• [STORED DATA]:
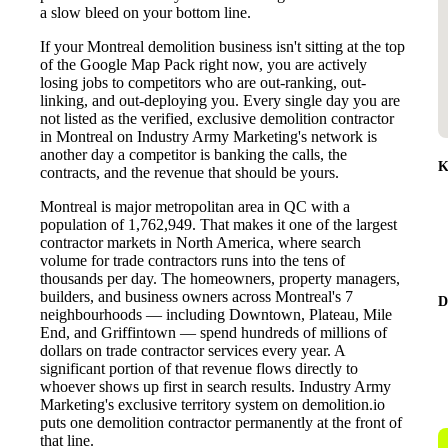
a slow bleed on your bottom line.
If your Montreal demolition business isn't sitting at the top
of the Google Map Pack right now, you are actively
losing jobs to competitors who are out-ranking, out-
linking, and out-deploying you. Every single day you are
not listed as the verified, exclusive demolition contractor
in Montreal on Industry Army Marketing's network is
another day a competitor is banking the calls, the
K
contracts, and the revenue that should be yours.
Montreal is major metropolitan area in QC with a
population of 1,762,949. That makes it one of the largest
contractor markets in North America, where search
volume for trade contractors runs into the tens of
thousands per day. The homeowners, property managers,
builders, and business owners across Montreal's 7
D
neighbourhoods — including Downtown, Plateau, Mile
End, and Griffintown — spend hundreds of millions of
dollars on trade contractor services every year. A
significant portion of that revenue flows directly to
whoever shows up first in search results. Industry Army
Marketing's exclusive territory system on demolition.io
puts one demolition contractor permanently at the front of
that line.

• [WORK TO COMPLETE]: Pictures excluded, repeat exactly the lines from the top of the material through the line with "contracts, and the", including both of those lines.

• [OUTPUT]:
a slow bleed on your bottom line.
If your Montreal demolition business isn't sitting at the top
of the Google Map Pack right now, you are actively
losing jobs to competitors who are out-ranking, out-
linking, and out-deploying you. Every single day you are
not listed as the verified, exclusive demolition contractor
in Montreal on Industry Army Marketing's network is
another day a competitor is banking the calls, the
K
contracts, and the revenue that should be yours.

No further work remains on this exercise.